ELIXIR Federated Human Data (2019-21)

Over the last forty years, we have seen the emergence of large cohorts of human samples from research and national healthcare initiatives. Many countries in Europe now have nascent personalised medicine programmes meaning that human genomics is undergoing a step change from being a predominantly research-driven activity to one funded through healthcare. This is evidenced by the recent Declaration of 19 European countries to sequence and share transnationally at least 1M human genomes by 2022. This initiative will catalyse the transition of genomics from the bench to bedside in Europe.

We envisage that a significant subset of these data will be made available for secondary research. However genetic data generated through healthcare is not likely to be shared as widely as research data. Healthcare is subject to national laws, and it is often unacceptable for health data from one country to be exported outside regional or national jurisdictions. Our vision for the ELIXIR Federated Human Data Community is to create a federated ecosystem of interoperable services that enables population scale genomic and biomolecular data to be accessible across international borders accelerating research and improving the health of individuals resident across Europe.

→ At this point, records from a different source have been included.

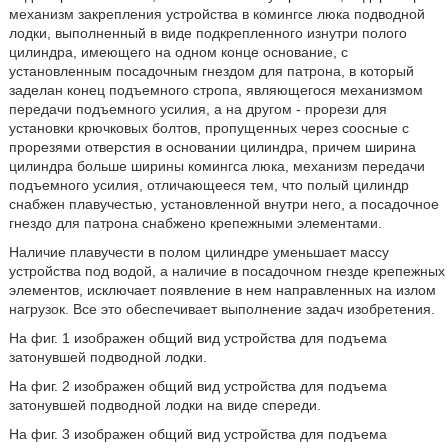
механизм закрепления устройства в комингсе люка подводной
лодки, выполненный в виде подкрепленного изнутри полого
цилиндра, имеющего на одном конце основание, с
установленным посадочным гнездом для патрона, в который
заделан конец подъемного стропа, являющегося механизмом
передачи подъемного усилия, а на другом - прорези для
установки крючковых болтов, пропущенных через соосные с
прорезями отверстия в основании цилиндра, причем ширина
цилиндра больше ширины комингса люка, механизм передачи
подъемного усилия, отличающееся тем, что полый цилиндр
снабжен плавучестью, установленной внутри него, а посадочное
гнездо для патрона снабжено крепежными элементами.
Наличие плавучести в полом цилиндре уменьшает массу
устройства под водой, а наличие в посадочном гнезде крепежных
элементов, исключает появление в нем направленных на излом
нагрузок. Все это обеспечивает выполнение задач изобретения.
На фиг. 1 изображен общий вид устройства для подъема
затонувшей подводной лодки.
На фиг. 2 изображен общий вид устройства для подъема
затонувшей подводной лодки на виде спереди.
На фиг. 3 изображен общий вид устройства для подъема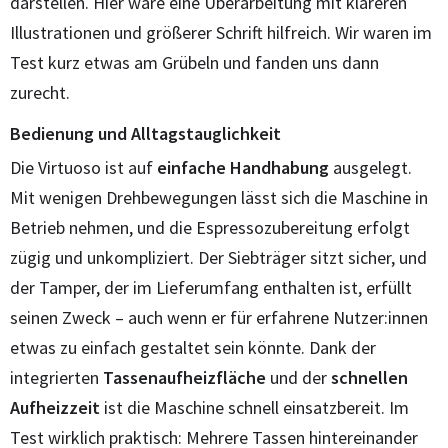
darstellen. Hier wäre eine Überarbeitung mit klareren
Illustrationen und größerer Schrift hilfreich. Wir waren im
Test kurz etwas am Grübeln und fanden uns dann
zurecht.
Bedienung und Alltagstauglichkeit
Die Virtuoso ist auf
einfache Handhabung
ausgelegt.
Mit wenigen Drehbewegungen lässt sich die Maschine in
Betrieb nehmen, und die Espressozubereitung erfolgt
zügig und unkompliziert. Der Siebträger sitzt sicher, und
der Tamper, der im Lieferumfang enthalten ist, erfüllt
seinen Zweck – auch wenn er für erfahrene Nutzer:innen
etwas zu einfach gestaltet sein könnte. Dank der
integrierten
Tassenaufheizfläche
und der
schnellen
Aufheizzeit
ist die Maschine schnell einsatzbereit. Im
Test wirklich praktisch: Mehrere Tassen hintereinander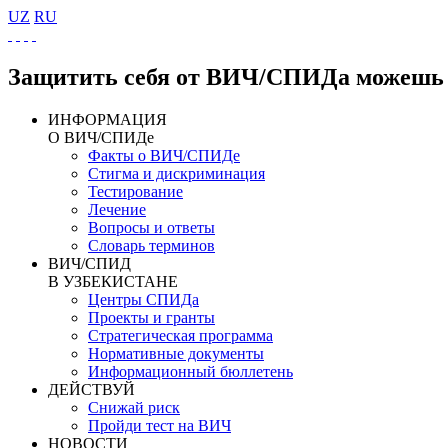
UZ
RU
Защитить себя от ВИЧ/СПИДа можешь 
ИНФОРМАЦИЯ
О ВИЧ/СПИДе
Факты о ВИЧ/СПИДе
Стигма и дискриминация
Тестирование
Лечение
Вопросы и ответы
Словарь терминов
ВИЧ/СПИД
В УЗБЕКИСТАНЕ
Центры СПИДа
Проекты и гранты
Стратегическая программа
Нормативные документы
Информационный бюллетень
ДЕЙСТВУЙ
Снижай риск
Пройди тест на ВИЧ
НОВОСТИ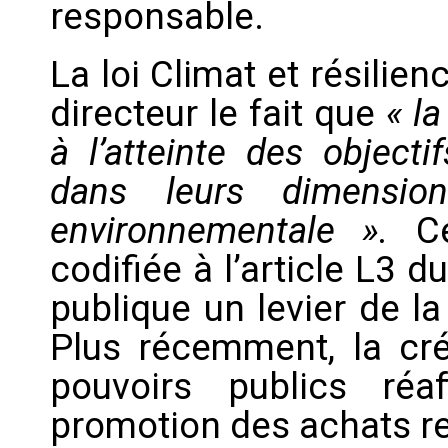
responsable.
La loi Climat et résilie
directeur le fait que
« l
à l’atteinte des object
dans leurs dimensio
environnementale ».
Cet
codifiée à l’article L3
publique un levier de l
Plus récemment, la cré
pouvoirs publics ré
promotion des achats r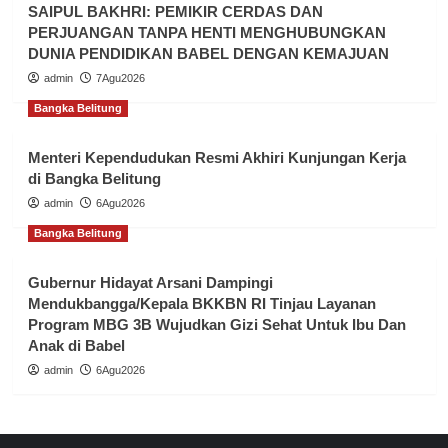
Next
Bangka Belitung
GERAKAN BERSAMA BAZNAS BABEL:
MENGHIDUPKAN NILAI KEMANUSIAAN MELALUI
ZAKAT YANG MERATA DAN BERKELANJUTAN
admin
8Agu2026
Bangka Belitung
Dalam Rangka Menyambut HUT RI ke-81 Tahun
BKPSDMD Babel Gelar Family Gathering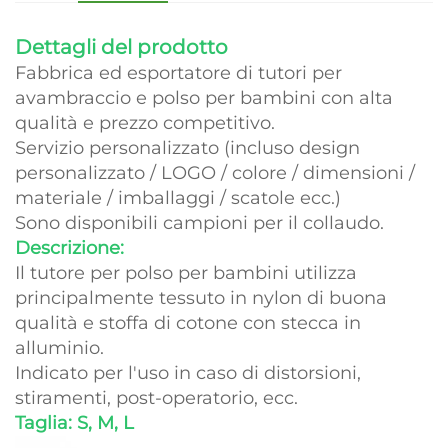
Dettagli del prodotto
Fabbrica ed esportatore di tutori per
avambraccio e polso per bambini con alta
qualità e prezzo competitivo.
Servizio personalizzato (incluso design
personalizzato / LOGO / colore / dimensioni /
materiale / imballaggi / scatole ecc.)
Sono disponibili campioni per il collaudo.
Descrizione:
Il tutore per polso per bambini utilizza
principalmente tessuto in nylon di buona
qualità e stoffa di cotone con stecca in
alluminio.
Indicato per l'uso in caso di distorsioni,
stiramenti, post-operatorio, ecc.
Taglia: S, M, L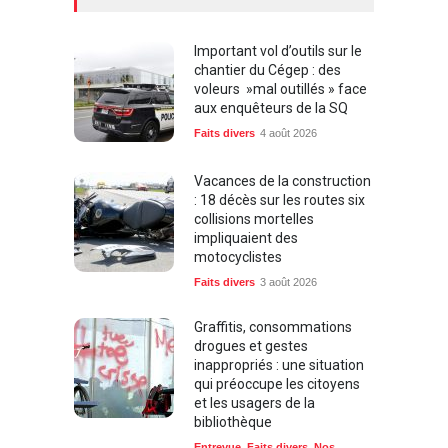
Important vol d’outils sur le
chantier du Cégep : des
voleurs »mal outillés » face
aux enquêteurs de la SQ
Faits divers
4 août 2026
Vacances de la construction
: 18 décès sur les routes six
collisions mortelles
impliquaient des
motocyclistes
Faits divers
3 août 2026
Graffitis, consommations
drogues et gestes
inappropriés : une situation
qui préoccupe les citoyens
et les usagers de la
bibliothèque
Entrevue
,
Faits divers
,
Nos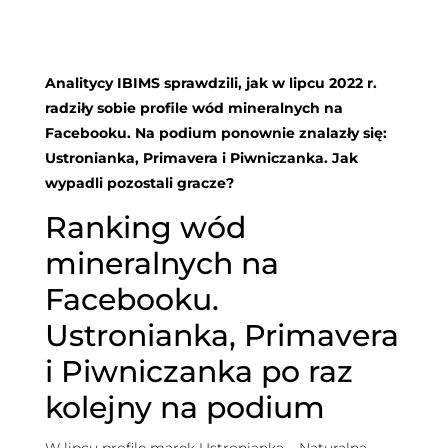
Analitycy IBIMS sprawdzili, jak w lipcu 2022 r.
radziły sobie profile wód mineralnych na
Facebooku. Na podium ponownie znalazły się:
Ustronianka, Primavera i Piwniczanka. Jak
wypadli pozostali gracze?
Ranking wód
mineralnych na
Facebooku.
Ustronianka, Primavera
i Piwniczanka po raz
kolejny na podium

This project will coordinate the delivery of FAIR compliant metadata standards, interfaces, and reference implementation to support the federated ELIXIR network of human data resources. The overall goal is to provide secure, standardized, documented and interoperable services under the framework of the European Genome-phenome Archive (EGA). This three year plan includes a structured roadmap for ELIXIR Nodes to join the EGA federated network by providing the necessary technical, logistical, and training coordination across the network.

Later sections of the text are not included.